Approximately three-quarters of graduating general surgery chief residents pursue post-residency surgical fellowship training, leading to general surgery largely becoming a specialty-based practice [1,2,3,4,5]. In the US, more than 20 specialty fellowships of surgery are recognized; this does not include other surgical specialties, such as orthopedics, neurosurgery, urology, ophthalmology, and otolaryngology, all of which have separate residency training programs [6]. General surgery residents believe that pursuing specialty training will lead to better success in the job market, a better income, and potentially a better lifestyle [7]. While decision-making around specialty choice is complex, some key factors provide a framework for how learners can make an informed specialty choice. These include consideration of the types of cases and clinical problems that will be encountered in the specialty; quality of life and on-call responsibilities; competitiveness of the specialty’s fellowship match; the job market and financial compensation; alignment with extra-clinical research or advocacy interests; and the influence of mentors (Table 5.1) [2, 8].
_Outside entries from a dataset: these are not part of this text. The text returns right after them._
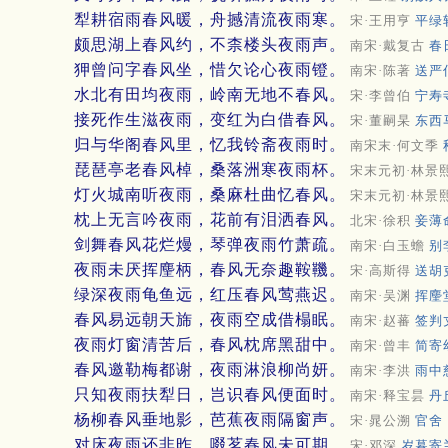
犁耕宿雨春风暖，舟撼清流夜雨寒。
宋·王用亨
平绿
颇思湖上春风约，不柰楼头夜雨声。
南宋·戴复古
春
狎曾问字春风坐，惜欠论心夜雨镫。
南宋·陈著
送严
水北有田均夜雨，岭南无地不春风。
宋·李曾伯
宁寿
接死作生滋夜雨，变红为白借春风。
宋·董嗣杲
东西
归与华阁春风里，忆我铃斋夜雨时。
南宋末·何文季
琵琶亭老春风棹，桑落洲寒夜雨杯。
宋末元初·林景
灯火城南听夜雨，桑麻杜曲忆春风。
宋末元初·林景
枕上无言吟夜雨，花前有泪洒春风。
北宋·徐积
妾薄
剑舞春风花烂熳，琴弹夜雨竹萧疏。
南宋·白玉蟾
别
夜雨未厌挥麈柄，春风无奈趣鞍鞿。
宋·高斯得
送胡
绿深夜雨龟鱼远，红压春风莺燕迟。
南宋·吴渊
挥麈
春风易远朝天旆，夜雨空成借榻眠。
南宋·赵蕃
签判
夜雨灯窗清苦后，春风枕席黑甜中。
南宋·曾丰
简寄
春风邀勒梅都谢，夜雨淋浪柳尚妍。
南宋·李洪
雨中
只知夜雨扶犁日，岂识春风便面时。
南宋·释宝昙
丹
杨柳春风垂地影，芭蕉夜雨隔窗声。
宋·晁公溯
官舍
对床夜雨还非昨，啜茗春风未可期。
宋·邓深
岁暮寄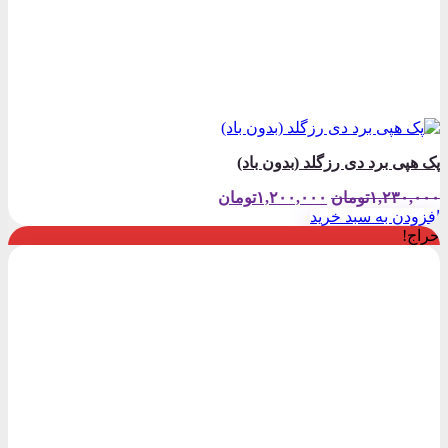
پک هپی برد دی رزگلد (بدون باد)
قیمت
قیمت
۱,۲۳۰,۰۰۰
تومان
۱,۲۰۰,۰۰۰
تومان
اصلی:
فعلی:
افزودن به سبد خرید
۱,۲۳۰,۰۰۰تومان
۱,۲۰۰,۰۰۰تومان.
حراج!
بود.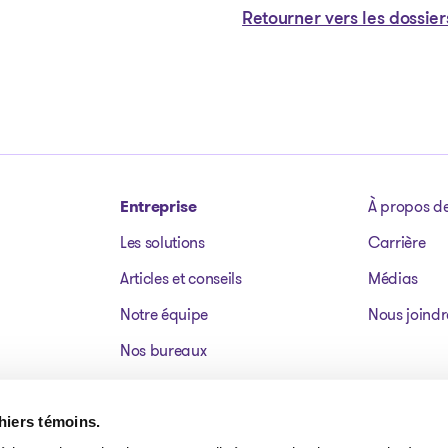
Retourner vers les dossier
Entreprise
À propos d
Les solutions
Carrière
Articles et conseils
Médias
Notre équipe
Nous joindr
Nos bureaux
Dossiers publics
Actifs à vendre
chiers témoins.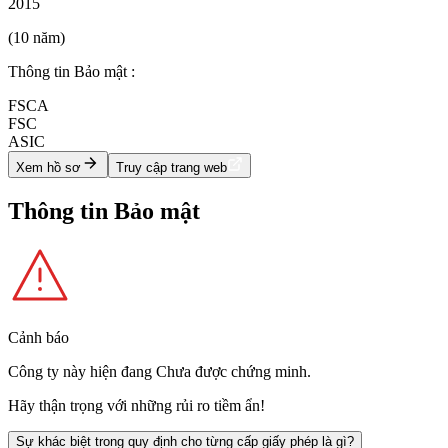
2015
(10 năm)
Thông tin Bảo mật :
FSCA
FSC
ASIC
Xem hồ sơ
Truy cập trang web
Thông tin Bảo mật
Cảnh báo
Công ty này hiện đang
Chưa được chứng minh
.
Hãy thận trọng với những rủi ro tiềm ẩn!
Sự khác biệt trong quy định cho từng cấp giấy phép là gì?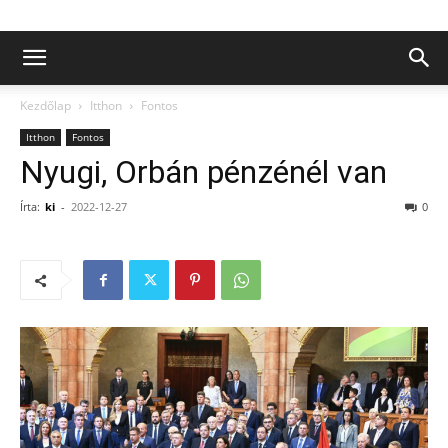
Kezdőlap
Itthon
Fontos
Itthon
Fontos
Nyugi, Orbán pénzénél van
Írta:
ki
-
2022-12-27
0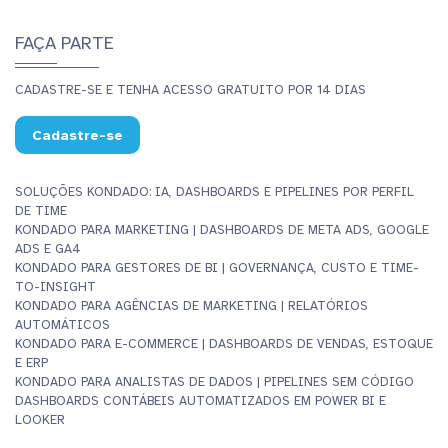
FAÇA PARTE
CADASTRE-SE E TENHA ACESSO GRATUITO POR 14 DIAS
Cadastre-se
SOLUÇÕES KONDADO: IA, DASHBOARDS E PIPELINES POR PERFIL
DE TIME
KONDADO PARA MARKETING | DASHBOARDS DE META ADS, GOOGLE
ADS E GA4
KONDADO PARA GESTORES DE BI | GOVERNANÇA, CUSTO E TIME-
TO-INSIGHT
KONDADO PARA AGÊNCIAS DE MARKETING | RELATÓRIOS
AUTOMÁTICOS
KONDADO PARA E-COMMERCE | DASHBOARDS DE VENDAS, ESTOQUE
E ERP
KONDADO PARA ANALISTAS DE DADOS | PIPELINES SEM CÓDIGO
DASHBOARDS CONTÁBEIS AUTOMATIZADOS EM POWER BI E
LOOKER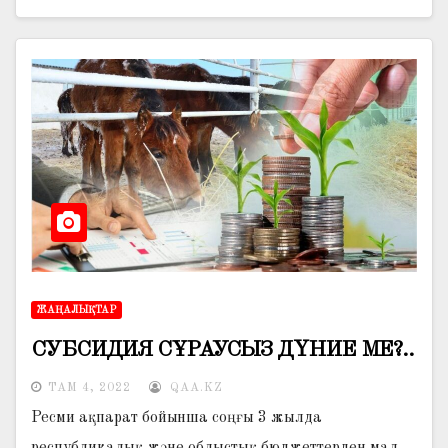
ЖАҢАЛЫҚТАР
СУБСИДИЯ СҰРАУСЫЗ ДҮНИЕ МЕ?..
ТАМ 4, 2022
QAA.KZ
Ресми ақпарат бойынша соңғы 3 жылда
республикалық және облыстық бюджеттерден мал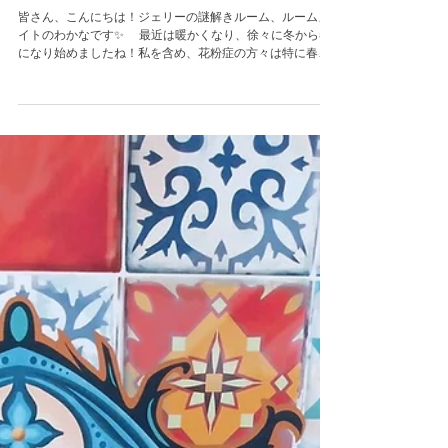
焼肉謎🥩 スタッフレビュ
ー✒
皆さん、こんにちは！ジェリーの謎解きルーム、ルームメ
イトのわかなです✨ 最近は暖かくなり、徐々に冬から春
になり始めましたね！私を含め、花粉症の方々は特に春の
始まりを感じているのではないでしょうか？ さて、今回
は新作の発売日も決定している焼肉謎の、現在出ている
「タン編」「カルビ編」のスタッフレビューを書いていこ
うと思います！ネタバレはありませんので、よかったら買
う時の参考にしてみてください 【タン編】 まずは第一
弾、11月29日、いい肉の日に発売された「タン編」から！
私にとって「タン編」の最大の魅力は、セットの中に含
まれている「意外なもの」を謎解きに使うことです！なに
が「意外なもの」なのかは、解いてみてからのお楽しみで
す✨ それから、タンのアクリルキーホルダーは、逆さま
にしてみてみると、少しネコのように見えるのがチャーム
ポイントだと思ってます。 【カルビ編】 次に第二弾、
「カルビ編」！ カルビ編は、カルビを食べる際に行う手
順がそのまま謎を解く際の手順に採用されているのが魅力
であり、驚きポイントです！こちらも、解いてからのお楽
しみです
Table 5.1 Considerations around making a specialty choice

5.1 Framework for Making a Surgical Specialty Choice

Do you want to be a specialist or (relative) generalist? Some specialties, such as hand surgery or transplantation, are relatively narrow in their scope of practice, both in terms of diseases treated and the variety of index cases performed. Others, such as surgical oncology, pediatric surgery, and trauma and acute care surgery, remain broader in disease scope and procedure types performed. Some learners are attracted to the “super-specialist” concept, where a narrow scope of practice allows for deep expertise, such that sooner rather than later it might be possible to comfortably take on the most complex cases within the field or be the pre-eminent content expert. In this scenario, variety is primarily derived from clinical nuance and complexity. In contrast, a more “generalist” practice may involve a wider variety of disease pathologies and anatomic locations.

What types of patients do you want to care for? A high level of intellectual curiosity regarding the disease processes most commonly treated by the specialty is of critical importance in choosing a specialty. For example, a practice in surgical oncology requires a keen interest in tumor biology, multi-disciplinary care and coordination, and acumen in interacting with patients and families potentially facing end of life decisions. A practice in transplantation demands an understanding of rejection and immunosuppression as well as an appreciation for the social determinants that may impact a patient’s success after transplantation. As much as possible, decisions around specialty choice should be made in light of the common diagnoses and pathologies that will be encountered by the specialty (i.e. the ‘horses’) rather than the rare or exceptional cases (i.e. the ‘zebras’).

What are you needed to do? Almost all specialties have a mix of cases that could be considered “want to” and “need to,” and sometimes the “need to” can drive specialty choice. In most cases, a new surgeon’s early case mix will include a healthy number of “need to” cases, so comfort with these cases should be considered when making a specialty choice. For example, a person who enjoys living donor kidney transplantation will likely need to do a variety of dialysis access cases or deceased donor procurements before achieving a more advanced practice mix that includes more of the “want to” cases.

What about quality of life ? Choosing a specialty that brings fulfillment is a necessary first step in achieving optimal work life integration. Basing specialty choice only on quality of life or call responsibility considerations may lead to dissatisfaction if the cases and patients don’t ultimately align with a resident’s interests. But quality of life and call responsibilities cannot be completely ignored, as they are significantly correlated with subsequent job satisfaction and burnout [9]. A systematic review demonstrated some variation in satisfaction and burnout by specialty, with pediatric and endocrine surgeons demonstrating the highest career satisfaction, whereas a significant proportion of plastic surgeons and vascular surgeons were least satisfied [10]. These factors should be considered both in the context of the resident’s present and future life interest and responsibilities. What is appealing when you are young might not continue to be so appealing when you are older or approaching the end of your career.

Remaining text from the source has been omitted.